Collected data
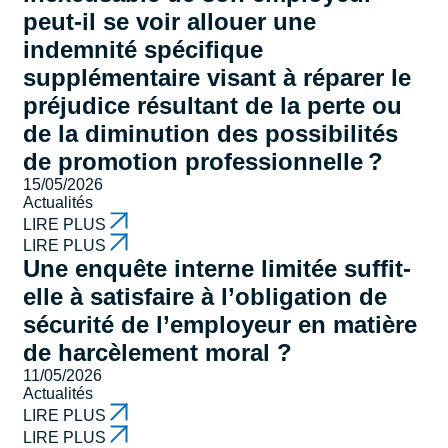
peut-il se voir allouer une
indemnité spécifique
supplémentaire visant à réparer le
préjudice résultant de la perte ou
de la diminution des possibilités
de promotion professionnelle ?
15/05/2026
Actualités
LIRE PLUS
LIRE PLUS
Une enquête interne limitée suffit-
elle à satisfaire à l’obligation de
sécurité de l’employeur en matière
de harcèlement moral ?
11/05/2026
Actualités
LIRE PLUS
LIRE PLUS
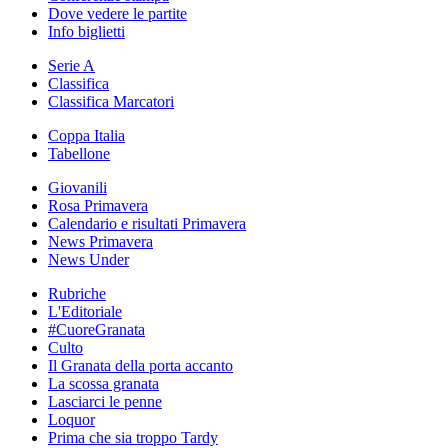
Dove vedere le partite
Info biglietti
Serie A
Classifica
Classifica Marcatori
Coppa Italia
Tabellone
Giovanili
Rosa Primavera
Calendario e risultati Primavera
News Primavera
News Under
Rubriche
L'Editoriale
#CuoreGranata
Culto
Il Granata della porta accanto
La scossa granata
Lasciarci le penne
Loquor
Prima che sia troppo Tardy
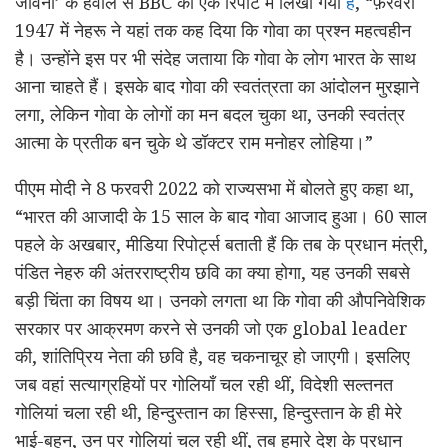
जीवनी’ के हवाल से BBC की एक रिपोर्ट में लिखा गया
है
, “फ़रवरी
1947 में नेहरू ने यहां तक कह दिया कि गोवा का प्रश्न महत्वहीन
है। उन्होंने इस पर भी संदेह जताया कि गोवा के लोग भारत के साथ
आना चाहते हैं। इसके बाद गोवा की स्वतंत्रता का आंदोलन मुरझाने
लगा, लेकिन गोवा के लोगों का मन बदल चुका था, उनकी स्वतंत्र
आत्मा के प्रतीक बन चुके थे डॉक्टर राम मनोहर लोहिया।”
पीएम मोदी ने 8 फरवरी 2022 को राज्यसभा में बोलते हुए कहा था,
“भारत की आजादी के 15 साल के बाद गोवा आजाद हुआ। 60 साल
पहले के अखबार, मीडिया रिपोर्ट्स बताती हैं कि तब के प्रधान मंत्री,
पंडित नेहरु की अंतरराष्ट्रीय छवि का क्या होगा, यह उनकी सबसे
बड़ी चिंता का विषय था। उनको लगता था कि गोवा की औपनिवेशिक
सरकार पर आक्रमण करने से उनकी जो एक global leader
की, शांतिप्रिय नेता की छवि है, वह चकनाचूर हो जाएगी। इसलिए
जब वहां सत्याग्रहियों पर गोलियाँ चल रही थीं, विदेशी सल्तनत
गोलियां चला रही थी, हिन्दुस्तान का हिस्सा, हिन्दुस्तान के ही मेरे
भाई-बहन, उन पर गोलियां चल रही थीं, तब हमारे देश के प्रधान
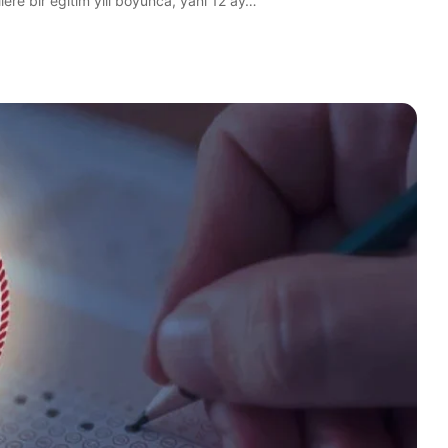
ilere bir eğitim yılı boyunca, yani 12 ay…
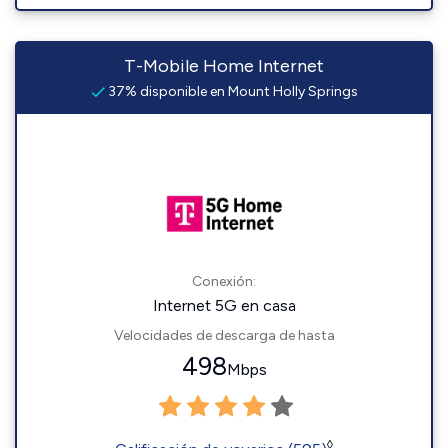
T-Mobile Home Internet
37% disponible en Mount Holly Springs
Conexión:
Internet 5G en casa
Velocidades de descarga de hasta
498
Mbps
◊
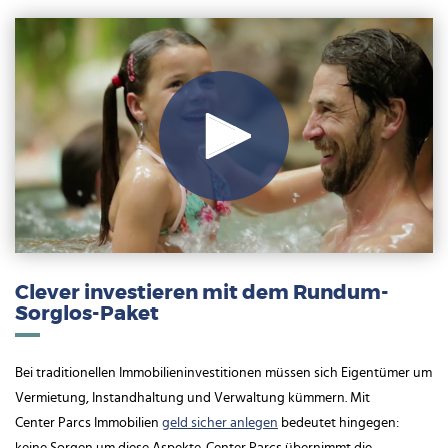
Play
Video
Clever investieren mit dem Rundum-
Sorglos-Paket
Bei traditionellen Immobilieninvestitionen müssen sich Eigentümer um
Vermietung, Instandhaltung und Verwaltung kümmern. Mit
Center Parcs Immobilien
geld sicher anlegen
bedeutet hingegen:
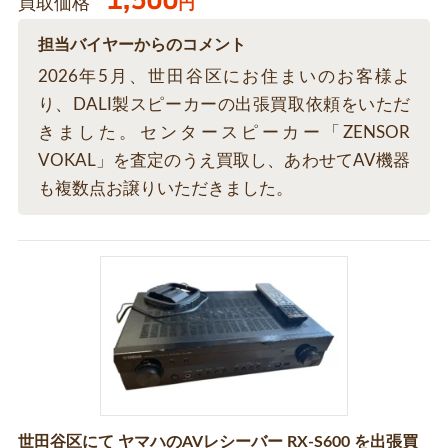
1,500
買取価格
円
担当バイヤーからのコメント
2026年5月、世田谷区にお住まいのお客様よ
り、DALI製スピーカーの出張買取依頼をいただ
きました。センタースピーカー「ZENSOR
VOKAL」を査定のうえ買取し、あわせてAV機器
も複数点お譲りいただきました。
世田谷区にて ヤマハのAVレシーバー RX-S600 を出張買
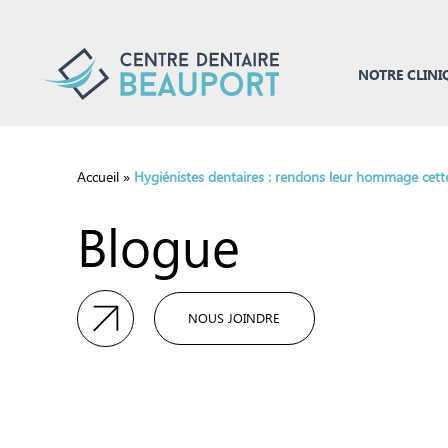
NOTRE CLINI
Accueil
»
Hygiénistes dentaires : rendons leur hommage cett
Blogue
NOUS JOINDRE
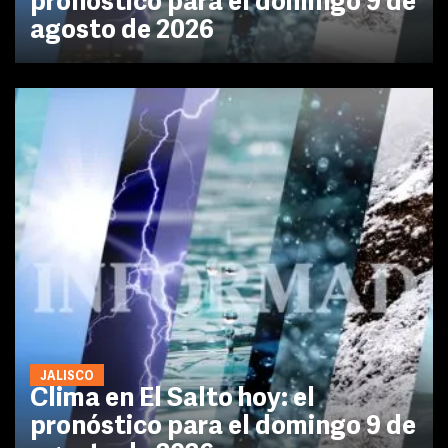
pronóstico para el domingo 9 de
agosto de 2026
JALISCO
Clima en El Salto hoy: el
pronóstico para el domingo 9 de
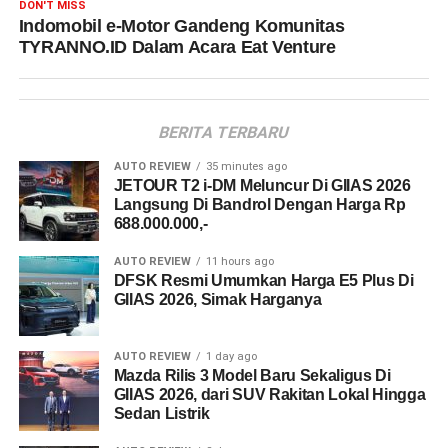
DON'T MISS
Indomobil e-Motor Gandeng Komunitas
TYRANNO.ID Dalam Acara Eat Venture
BERITA TERBARU
AUTO REVIEW
35 minutes ago
JETOUR T2 i-DM Meluncur Di GIIAS 2026
Langsung Di Bandrol Dengan Harga Rp
688.000.000,-
AUTO REVIEW
11 hours ago
DFSK Resmi Umumkan Harga E5 Plus Di
GIIAS 2026, Simak Harganya
AUTO REVIEW
1 day ago
Mazda Rilis 3 Model Baru Sekaligus Di
GIIAS 2026, dari SUV Rakitan Lokal Hingga
Sedan Listrik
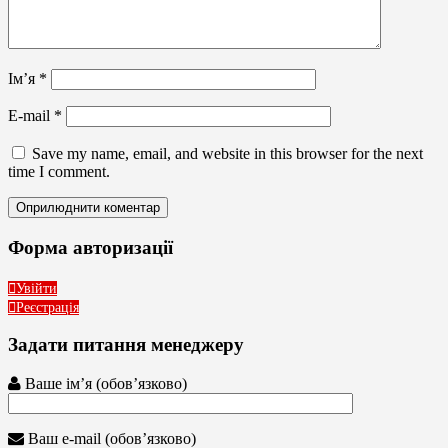
Ім’я
*
E-mail
*
Save my name, email, and website in this browser for the next
time I comment.
Форма авторизації
Увійти
Реєстрація
Задати питання менеджеру
Ваше ім’я (обов’язково)
Ваш e-mail (обов’язково)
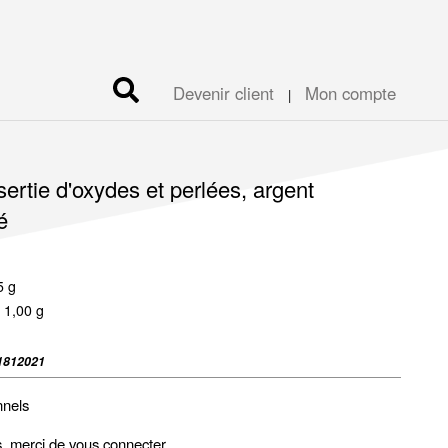
Devenir client
Mon compte
|
sertie d'oxydes et perlées, argent
é
5 g
 1,00 g
1812021
nnels
fs, merci de vous
connecter
.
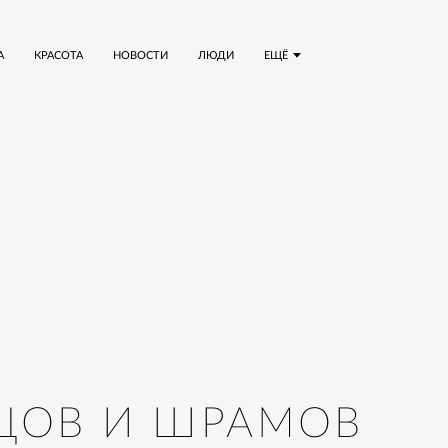
А
КРАСОТА
НОВОСТИ
ЛЮДИ
ЕЩЁ
БЦОВ И ШРАМОВ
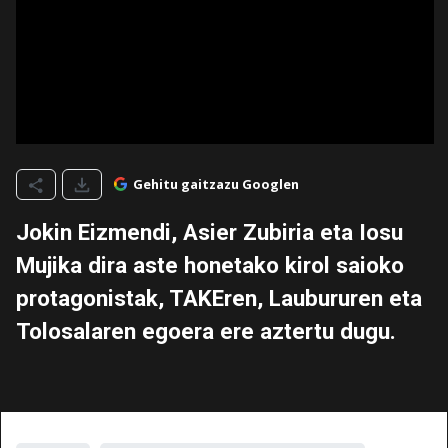
Gehitu gaitzazu Googlen
Jokin Eizmendi, Asier Zubiria eta Iosu
Mujika dira aste honetako kirol saioko
protagonistak, TAKEren, Laubururen eta
Tolosalaren egoera ere aztertu dugu.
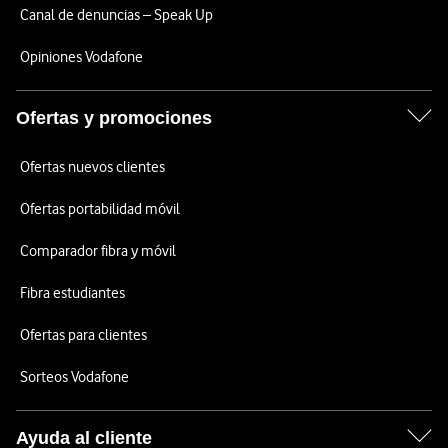
Canal de denuncias – Speak Up
Opiniones Vodafone
Ofertas y promociones
Ofertas nuevos clientes
Ofertas portabilidad móvil
Comparador fibra y móvil
Fibra estudiantes
Ofertas para clientes
Sorteos Vodafone
Ayuda al cliente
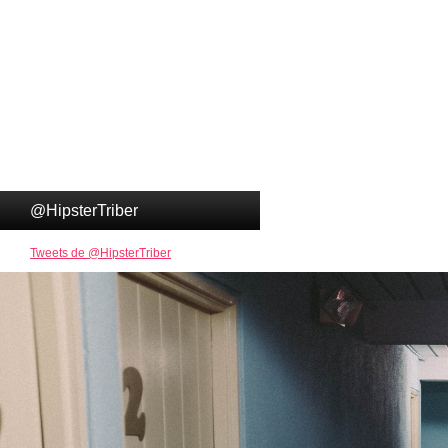
@HipsterTriber
Tweets de @HipsterTriber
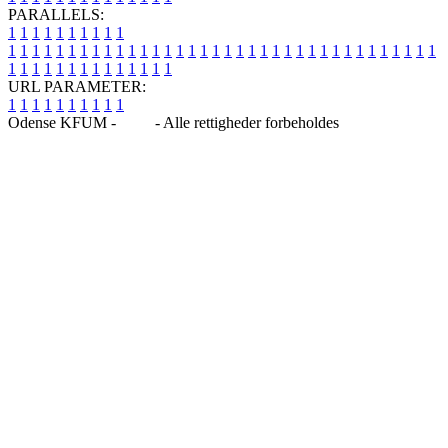
PARALLELS:
1
1
1
1
1
1
1
1
1
1
1
1
1
1
1
1
1
1
1
1
1
1
1
1
1
1
1
1
1
1
1
1
1
1
1
1
1
1
1
1
1
1
1
1
1
1
1
1
1
1
1
1
1
1
1
1
1
1
1
1
URL PARAMETER:
1
1
1
1
1
1
1
1
1
1
Odense KFUM -
Blog
- Alle rettigheder forbeholdes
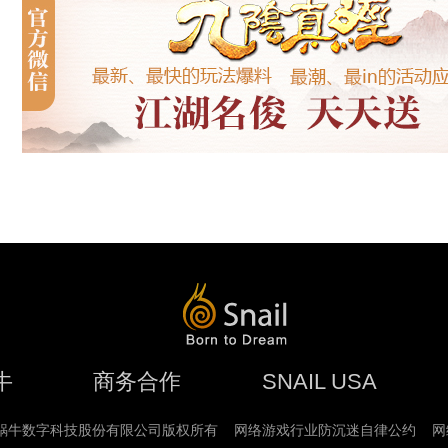
牛
商务合作
SNAIL USA
苏州蜗牛数字科技股份有限公司版权所有
网络游戏行业防沉迷自律公约
网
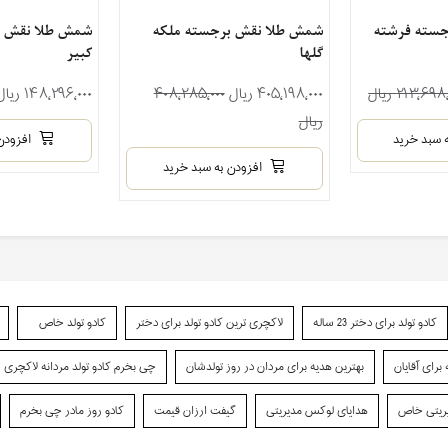
سته فرشته
شمش طلا نقش برجسته ملکه
شمش طلا نقش 
گلها
کبیر
۲۱۳٬۶۹۸ ریال
۴۰۵٬۱۹۸٬۰۰۰ ریال
۴۰۸٬۲۸۵٬۰۰۰
۱۴۸٬۲۹۶٬۰۰۰ ریال
ریال
 سبد خرید
افزودن
افزودن به سبد خرید
کادو تولد برای دختر 23 ساله
لاکچری ترین کادو تولد برای دختر
کادو تولد خاص
رای آقایان
بهترین هدیه برای مردان در روز تولدشان
چی بخرم کادو تولد مردانه لاکچری
یریتی خاص
هدایای لوکس مدیریتی
گیفت ارزان قیمت
کادو روز مادر چی بخرم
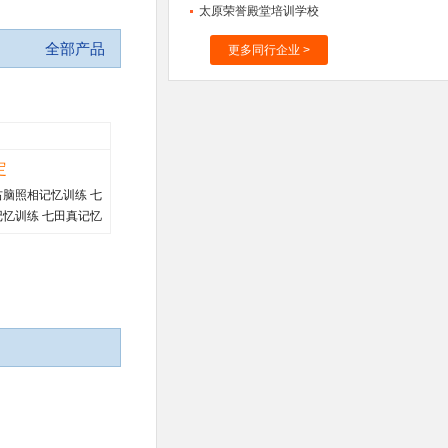
太原荣誉殿堂培训学校
全部产品
更多同行企业 >
定
脑照相记忆训练 七
忆训练 七田真记忆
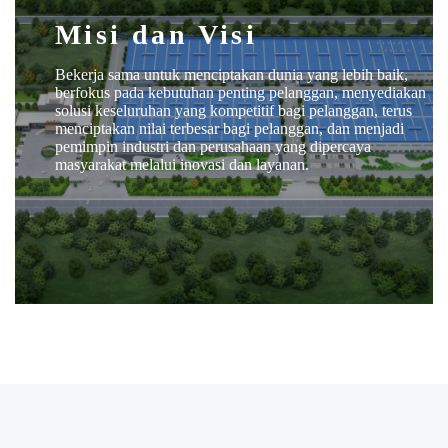
Misi dan Visi
Bekerja sama untuk menciptakan dunia yang lebih baik,
berfokus pada kebutuhan penting pelanggan, menyediakan
solusi keseluruhan yang kompetitif bagi pelanggan, terus
menciptakan nilai terbesar bagi pelanggan, dan menjadi
pemimpin industri dan perusahaan yang dipercaya
masyarakat melalui inovasi dan layanan.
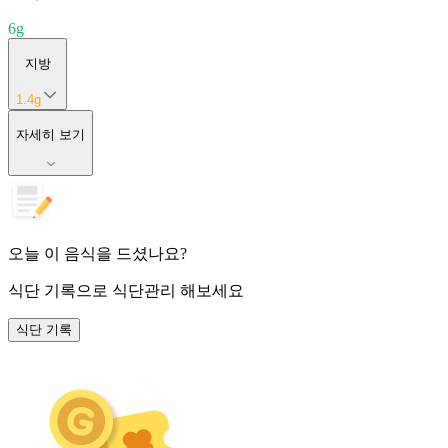
6
g
지방
1.4
g
자세히 보기
오늘 이 음식을 드셨나요?
식단 기록
으로 식단관리 해보세요
식단 기록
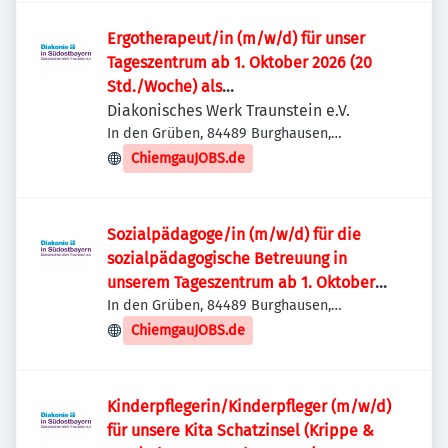
Ergotherapeut/in (m/w/d) für unser
Tageszentrum ab 1. Oktober 2026 (20
Std./Woche) als
Schwangerschaftsvertretung –
Diakonisches Werk Traunstein e.V.
Burghausen
In den Grüben, 84489 Burghausen,
Deutschland
ChiemgauJOBS.de
Sozialpädagoge/in (m/w/d) für die
sozialpädagogische Betreuung in
unserem Tageszentrum ab 1. Oktober
2026 (20 Std./Woche) – Burghausen
In den Grüben, 84489 Burghausen,
Deutschland
ChiemgauJOBS.de
Kinderpflegerin/Kinderpfleger (m/w/d)
für unsere Kita Schatzinsel (Krippe &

→ **TASK DESCRIPTION**
Output the entries above exactly as given, but strip out the pictures.

→ **EXPECTED ANSWER**
peut-il se voir allouer une
indemnité spécifique
supplémentaire visant à réparer le
préjudice résultant de la perte ou
de la diminution des possibilités
de promotion professionnelle ?
15/05/2026
Actualités
LIRE PLUS
LIRE PLUS
Une enquête interne limitée suffit-
elle à satisfaire à l’obligation de
sécurité de l’employeur en matière
de harcèlement moral ?
11/05/2026
Actualités
LIRE PLUS
LIRE PLUS
Dove vedere le partite
Info biglietti
Serie A
Classifica
Classifica Marcatori
Coppa Italia
Tabellone
Giovanili
Rosa Primavera
Calendario e risultati Primavera
News Primavera
News Under
Rubriche
L'Editoriale
#CuoreGranata
Culto
Il Granata della porta accanto
La scossa granata
Lasciarci le penne
Loquor
Prima che sia troppo Tardy
जीवनी’ के हवाल से BBC की एक रिपोर्ट में लिखा गया
है
, “फ़रवरी
1947 में नेहरू ने यहां तक कह दिया कि गोवा का प्रश्न महत्वहीन
है। उन्होंने इस पर भी संदेह जताया कि गोवा के लोग भारत के साथ
आना चाहते हैं। इसके बाद गोवा की स्वतंत्रता का आंदोलन मुरझाने
लगा, लेकिन गोवा के लोगों का मन बदल चुका था, उनकी स्वतंत्र
आत्मा के प्रतीक बन चुके थे डॉक्टर राम मनोहर लोहिया।”
पीएम मोदी ने 8 फरवरी 2022 को राज्यसभा में बोलते हुए कहा था,
“भारत की आजादी के 15 साल के बाद गोवा आजाद हुआ। 60 साल
पहले के अखबार, मीडिया रिपोर्ट्स बताती हैं कि तब के प्रधान मंत्री,
पंडित नेहरु की अंतरराष्ट्रीय छवि का क्या होगा, यह उनकी सबसे
बड़ी चिंता का विषय था। उनको लगता था कि गोवा की औपनिवेशिक
सरकार पर आक्रमण करने से उनकी जो एक global leader
की, शांतिप्रिय नेता की छवि है, वह चकनाचूर हो जाएगी। इसलिए
जब वहां सत्याग्रहियों पर गोलियाँ चल रही थीं, विदेशी सल्तनत
गोलियां चला रही थी, हिन्दुस्तान का हिस्सा, हिन्दुस्तान के ही मेरे
भाई-बहन, उन पर गोलियां चल रही थीं, तब हमारे देश के प्रधान
ilere bir eğitim yılı boyunca, yani 12 ay…
T-Mobile Home Internet
37% disponible en Mount Holly Springs
Conexión:
Internet 5G en casa
Velocidades de descarga de hasta
498
Mbps
◊
Play
Video
Clever investieren mit dem Rundum-
Sorglos-Paket
Bei traditionellen Immobilieninvestitionen müssen sich Eigentümer um
Vermietung, Instandhaltung und Verwaltung kümmern. Mit
Center Parcs Immobilien
geld sicher anlegen
bedeutet hingegen:
1,500
買取価格
円
担当バイヤーからのコメント
2026年5月、世田谷区にお住まいのお客様よ
り、DALI製スピーカーの出張買取依頼をいただ
きました。センタースピーカー「ZENSOR
VOKAL」を査定のうえ買取し、あわせてAV機器
も複数点お譲りいただきました。
世田谷区にて ヤマハのAVレシーバー RX-S600 を出張買
NOTRE CLINI
Accueil
»
Hygiénistes dentaires : rendons leur hommage cett
Blogue
NOUS JOINDRE
pronóstico para el domingo 9 de
agosto de 2026
JALISCO
Clima en El Salto hoy: el
pronóstico para el domingo 9 de
DON'T MISS
Indomobil e-Motor Gandeng Komunitas
TYRANNO.ID Dalam Acara Eat Venture
BERITA TERBARU
AUTO REVIEW
35 minutes ago
JETOUR T2 i-DM Meluncur Di GIIAS 2026
Langsung Di Bandrol Dengan Harga Rp
688.000.000,-
AUTO REVIEW
11 hours ago
DFSK Resmi Umumkan Harga E5 Plus Di
GIIAS 2026, Simak Harganya
AUTO REVIEW
1 day ago
Mazda Rilis 3 Model Baru Sekaligus Di
GIIAS 2026, dari SUV Rakitan Lokal Hingga
Sedan Listrik
Ім’я
*
E-mail
*
Save my name, email, and website in this browser for the next
time I comment.
Форма авторизації
Увійти
Реєстрація
Задати питання менеджеру
Ваше ім’я (обов’язково)
Ваш e-mail (обов’язково)
Devenir client
Mon compte
|
sertie d'oxydes et perlées, argent
é
5 g
 1,00 g
1812021
nnels
fs, merci de vous
connecter
.
А
КРАСОТА
НОВОСТИ
ЛЮДИ
ЕЩЁ
БЦОВ И ШРАМОВ
Gehitu gaitzazu Googlen
Jokin Eizmendi, Asier Zubiria eta Iosu
Mujika dira aste honetako kirol saioko
protagonistak, TAKEren, Laubururen eta
Tolosalaren egoera ere aztertu dugu.
Canal de denuncias – Speak Up
Opiniones Vodafone
Ofertas y promociones
Ofertas nuevos clientes
Ofertas portabilidad móvil
Comparador fibra y móvil
Fibra estudiantes
Ofertas para clientes
Sorteos Vodafone
Ayuda al cliente
@HipsterTriber
Tweets de @HipsterTriber
PARALLELS:
1
1
1
1
1
1
1
1
1
1
1
1
1
1
1
1
1
1
1
1
1
1
1
1
1
1
1
1
1
1
1
1
1
1
1
1
1
1
1
1
1
1
1
1
1
1
1
1
1
1
1
1
1
1
1
1
1
1
1
1
URL PARAMETER:
1
1
1
1
1
1
1
1
1
1
Odense KFUM -
Blog
- Alle rettigheder forbeholdes
牛
商务合作
SNAIL USA
苏州蜗牛数字科技股份有限公司版权所有
网络游戏行业防沉迷自律公约
网
سته فرشته
شمش طلا نقش برجسته ملکه
شمش طلا نقش 
گلها
کبیر
۲۱۳٬۶۹۸ ریال
۴۰۵٬۱۹۸٬۰۰۰ ریال
۴۰۸٬۲۸۵٬۰۰۰
۱۴۸٬۲۹۶٬۰۰۰ ریال
ریال
 سبد خرید
افزودن
افزودن به سبد خرید
کادو تولد برای دختر 23 ساله
لاکچری ترین کادو تولد برای دختر
کادو تولد خاص
رای آقایان
بهترین هدیه برای مردان در روز تولدشان
چی بخرم کادو تولد مردانه لاکچری
یریتی خاص
هدایای لوکس مدیریتی
گیفت ارزان قیمت
کادو روز مادر چی بخرم
太原荣誉殿堂培训学校
全部产品
更多同行企业 >
定
脑照相记忆训练 七
忆训练 七田真记忆
Misi dan Visi
Bekerja sama untuk menciptakan dunia yang lebih baik,
berfokus pada kebutuhan penting pelanggan, menyediakan
solusi keseluruhan yang kompetitif bagi pelanggan, terus
menciptakan nilai terbesar bagi pelanggan, dan menjadi
pemimpin industri dan perusahaan yang dipercaya
masyarakat melalui inovasi dan layanan.
6
g
지방
1.4
g
자세히 보기
오늘 이 음식을 드셨나요?
식단 기록
으로 식단관리 해보세요
식단 기록
Ergotherapeut/in (m/w/d) für unser
Tageszentrum ab 1. Oktober 2026 (20
Std./Woche) als
Schwangerschaftsvertretung –
Diakonisches Werk Traunstein e.V.
Burghausen
In den Grüben, 84489 Burghausen,
Deutschland
ChiemgauJOBS.de
Sozialpädagoge/in (m/w/d) für die
sozialpädagogische Betreuung in
unserem Tageszentrum ab 1. Oktober
2026 (20 Std./Woche) – Burghausen
In den Grüben, 84489 Burghausen,
Deutschland
ChiemgauJOBS.de
Kinderpflegerin/Kinderpfleger (m/w/d)
für unsere Kita Schatzinsel (Krippe &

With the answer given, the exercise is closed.